The system was originally developed for infectious disease research, enabling users to identify different viruses and bacteria, but when the COVID-19 pandemic hit, the company refocused its efforts to position the system for detecting SARS-CoV-2. The company had already started selling the device for physics and chemistry experiments.

"The new coronavirus pandemic began just as the venture company's supply chain was being built and the prototype was completed," noted Taniguchi. "As a result, we commenced the development of a new coronavirus testing device."

Following the publication in Nature Communications, Aipore is now turning toward seeking Japanese regulatory approval of the platform as a medical device, while working on a higher-throughput version capable of assaying 16 samples simultaneously. Taniguchi said his current estimate is that a singleplex version of the device could be on the clinical market in two years, while the 16-sample device should be available for nonclinical use in half a year and for clinical use, potentially, within three years.

"Perhaps it will be approved earlier, depending on the status of the infection," Taniguchi said.

Sales of the AI nanopore platform for research use will commence internationally next year, while sales for clinical use will vary depending on local regulatory clearance in each country, he added.

Since the AI nanopore is a handheld point-of-care system, it is competitive with other point-of-care devices for SARS-CoV-2 testing on the market. These, however, vary in terms of technology and scope. Cepheid, Luminex, and Qiagen all sell real-time PCR-based, point-of-care and near-patient assays for SARS-CoV-2 testing, for instance. Multiple handheld quantitative PCR systems are also in development.

While SARS-CoV-2 is its current focus, the authors noted, the platform can be adapted for emerging infections in the future. "By modifying the training data, the platform is a versatile virus diagnostic system," they wrote in the paper. Noting that influenza A and SARS-CoV-2 can present with similar symptoms, they reported that the device could easily discriminate between the two.

"When the clinical specimens collected from patients infected with each virus are used as training data, the identification result of the cultured viruses will enable the development of a device that can diagnose both viruses with high accuracy," the authors wrote.

Sébastien Balme, an associate professor at the European Membranes Institute at the Université de Montpellier in France, called the work by the Osaka group "highly promising for virus detection."
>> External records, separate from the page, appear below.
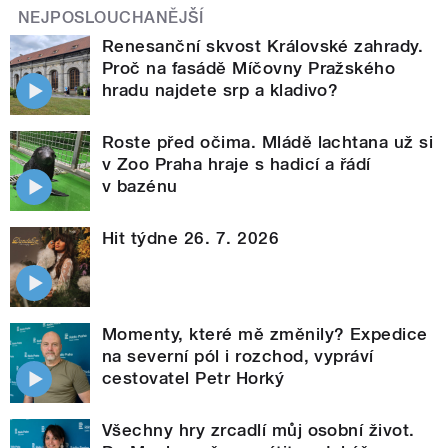
NEJPOSLOUCHANĚJŠÍ
Renesanční skvost Královské zahrady.
Proč na fasádě Míčovny Pražského
hradu najdete srp a kladivo?
Roste před očima. Mládě lachtana už si
v Zoo Praha hraje s hadicí a řádí
v bazénu
Hit týdne 26. 7. 2026
Momenty, které mě změnily? Expedice
na severní pól i rozchod, vypráví
cestovatel Petr Horký
Všechny hry zrcadlí můj osobní život.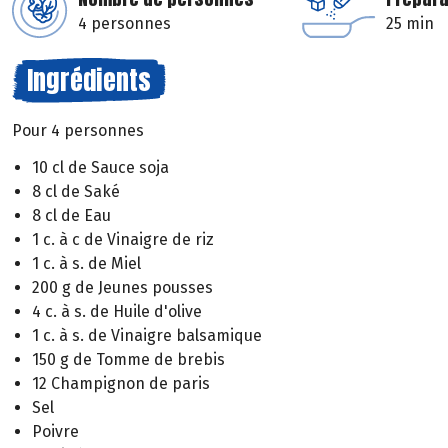
4 personnes
25 min
Ingrédients
Pour 4 personnes
10 cl de Sauce soja
8 cl de Saké
8 cl de Eau
1 c. à c de Vinaigre de riz
1 c. à s. de Miel
200 g de Jeunes pousses
4 c. à s. de Huile d'olive
1 c. à s. de Vinaigre balsamique
150 g de Tomme de brebis
12 Champignon de paris
Sel
Poivre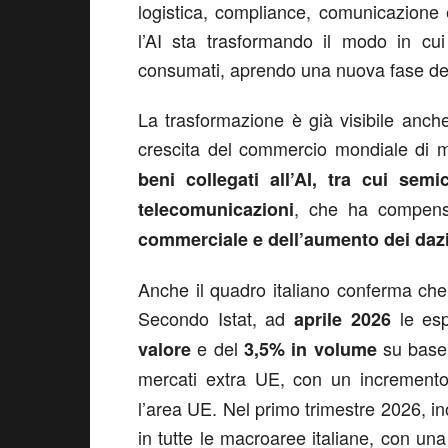
logistica, compliance, comunicazione 
l’AI sta trasformando il modo in cui
consumati, aprendo una nuova fase de
La trasformazione è già visibile anche
crescita del commercio mondiale di m
beni collegati all’AI, tra cui sem
, che ha compensa
telecomunicazioni
commerciale e dell’aumento dei daz
Anche il quadro italiano conferma che 
Secondo Istat, ad
le esp
aprile 2026
e del
su base 
valore
3,5% in volume
mercati extra UE, con un increment
l’area UE. Nel primo trimestre 2026, ino
in tutte le macroaree italiane, con una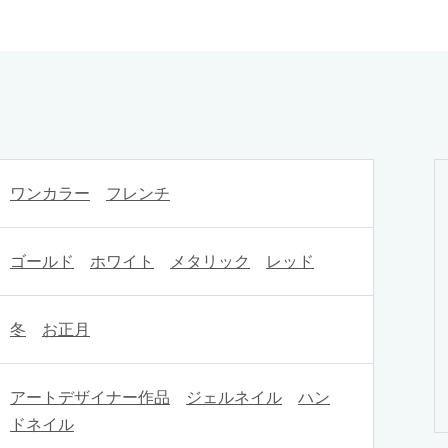
ワンカラー
フレンチ
ゴールド
ホワイト
メタリック
レッド
冬
お正月
アートデザイナー作品
ジェルネイル
ハン
ドネイル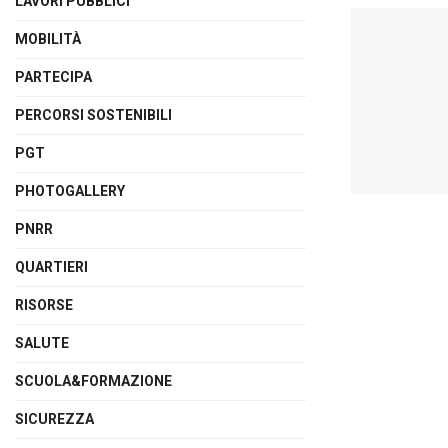
LAVORI PUBBLICI
MOBILITÀ
PARTECIPA
PERCORSI SOSTENIBILI
PGT
PHOTOGALLERY
PNRR
QUARTIERI
RISORSE
SALUTE
SCUOLA&FORMAZIONE
SICUREZZA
Balme, whose previous research was cited in the recent Nature Communications paper, commented that the Osaka team's machine learning approach allowed for improved accuracy of the nanopore testing approach. He noted that in the past nanopore detection has suffered from low resolution in discriminating samples, in this case, viruses of similar size.

"Probably, the main advance of this paper is the use of nanopore technology in the framework of clinical samples," said Balme. "For me, this technique is also promising because it requires a low amount of sample and thus a low amount of copy," said Balme. "The detection is in real time and requires no labeling kit," he added.